Gen. Tojo's granddaughter
is altering views of the man who
ordered the Pearl Harbor attack

By Martin Fackler
Associated Press

Tapa

TOKYO -- She wants a simple ceremony.

Like many who visit Pearl Harbor, she will lay flowers at the memorial to the battleship Arizona, which sank with 1,102 sailors during the Japanese attack of Dec. 7, 1941. Then she will bow her head in a moment of silence.

But Yuko Tojo will be no ordinary visitor. She is the granddaughter of Gen. Hideki Tojo, who ordered the surprise raid that plunged the United States into World War II.

She said her visit Tuesday will fulfill a dying wish of the wartime leader, hanged by the Allies after Japan's surrender.

"In my grandfather's will, he said he wanted to hold a ceremony to honor all the war dead, regardless of which side they fought on," she said. "On behalf of the Tojo family, I'm going to carry out my grandfather's wish."

By paying her respects at the Arizona, for Americans the quint-essential symbol of Japan's war-time aggression, Tojo is attempting to gain international recognition for her efforts to rehabilitate his memory.

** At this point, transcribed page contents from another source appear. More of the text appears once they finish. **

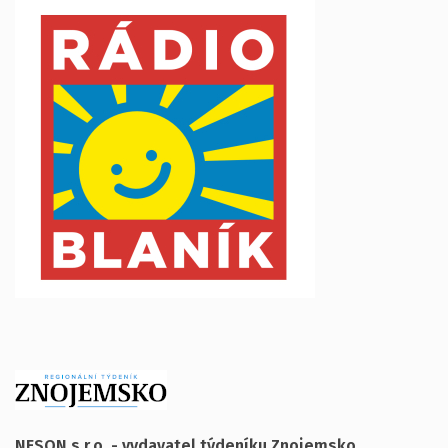
NESON s.r.o. - vydavatel týdeníku Znojemsko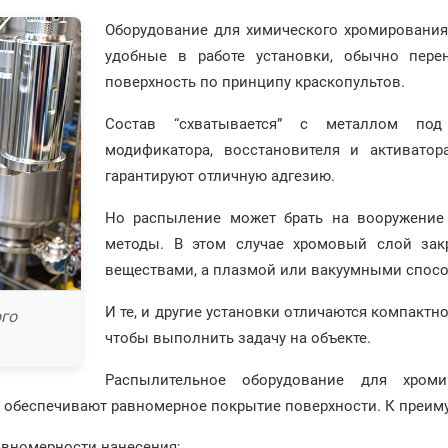
Оборудование для химического хромирования 
удобные в работе установки, обычно пере
поверхность по принципу краскопультов.
Состав “схватывается” с металлом под 
модификатора, восстановителя и активатор
гарантируют отличную адгезию.
Но распыление может брать на вооружение 
методы. В этом случае хромовый слой зак
веществами, а плазмой или вакуумными спос
И те, и другие установки отличаются компактно
го
чтобы выполнить задачу на объекте.
Распылительное оборудование для хроми
 обеспечивают равномерное покрытие поверхности. К преиму
равномерности нанесения;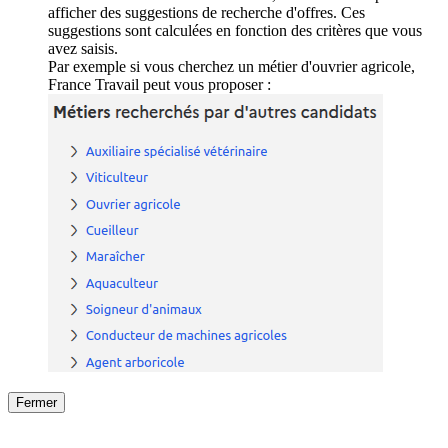
afficher des suggestions de recherche d'offres. Ces
suggestions sont calculées en fonction des critères que vous
avez saisis.
Par exemple si vous cherchez un métier d'ouvrier agricole,
France Travail peut vous proposer :
Fermer
Fermer
le détail de l'offre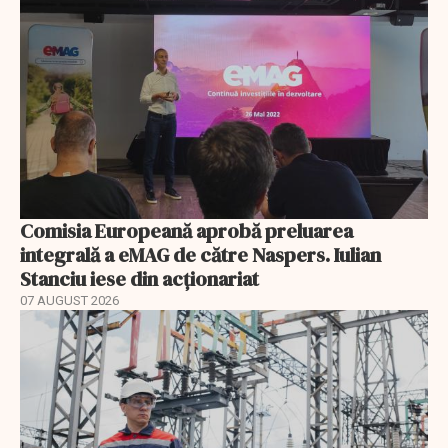
Comisia Europeană aprobă preluarea
integrală a eMAG de către Naspers. Iulian
Stanciu iese din acționariat
07 AUGUST 2026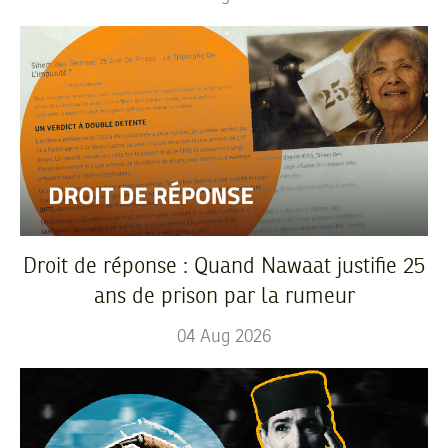
Droit de réponse : Quand Nawaat justifie 25
ans de prison par la rumeur
04
Aug
2026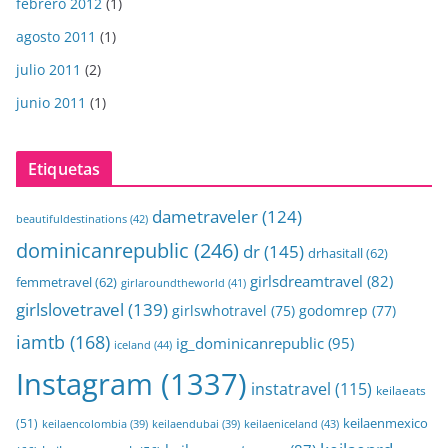
febrero 2012
(1)
agosto 2011
(1)
julio 2011
(2)
junio 2011
(1)
Etiquetas
dametraveler
(124)
beautifuldestinations
(42)
dominicanrepublic
(246)
dr
(145)
drhasitall
(62)
girlsdreamtravel
(82)
femmetravel
(62)
girlaroundtheworld
(41)
girlslovetravel
(139)
girlswhotravel
(75)
godomrep
(77)
iamtb
(168)
ig_dominicanrepublic
(95)
iceland
(44)
Instagram
(1337)
instatravel
(115)
keilaeats
keilaenmexico
(51)
keilaeniceland
(43)
keilaencolombia
(39)
keilaendubai
(39)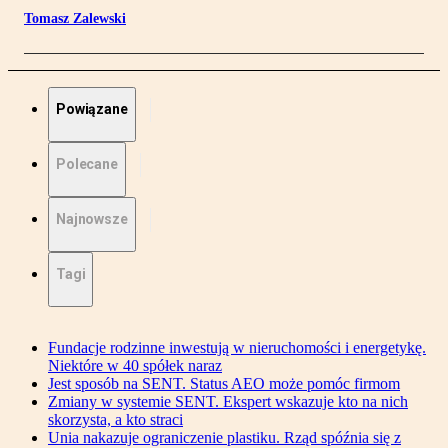
Tomasz Zalewski
Powiązane
Polecane
Najnowsze
Tagi
Fundacje rodzinne inwestują w nieruchomości i energetykę.
Niektóre w 40 spółek naraz
Jest sposób na SENT. Status AEO może pomóc firmom
Zmiany w systemie SENT. Ekspert wskazuje kto na nich
skorzysta, a kto straci
Unia nakazuje ograniczenie plastiku. Rząd spóźnia się z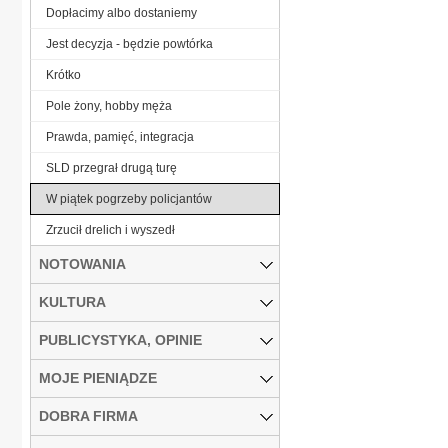
Dopłacimy albo dostaniemy
Jest decyzja - będzie powtórka
Krótko
Pole żony, hobby męża
Prawda, pamięć, integracja
SLD przegrał drugą turę
W piątek pogrzeby policjantów
Zrzucił drelich i wyszedł
NOTOWANIA
KULTURA
PUBLICYSTYKA, OPINIE
MOJE PIENIĄDZE
DOBRA FIRMA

Whatever Americans may think, her message that he was a patriot -- and not a war criminal -- has won growing acceptance in Japan.

Pride grows in Japan

Experts say a long recession and frustration at what many Japanese see as Japan's lack of respect in world affairs have made more people receptive to calls for national self-assertion.

Gen. Tojo, Japan's prime minister from 1941-1944, has been widely remembered both at home and abroad as Asia's answer to Adolf Hitler, a dictator who unleashed a savage war of aggression on its Asian and Pacific neighbors.

But his granddaughter contends the general had no choice but to go to war. Japan's very survival was threatened by a U.S. oil embargo, which she called a jealous attempt by the larger power to strangle an emerging Asian rival.

"Tojo was totally different from Hitler. Hitler murdered his own people. Tojo fought to save his."

And while most blame Gen. Tojo for the deaths of millions, his granddaughter embraces the view of revisionist historians here that Japanese military atrocities have been grossly exaggerated.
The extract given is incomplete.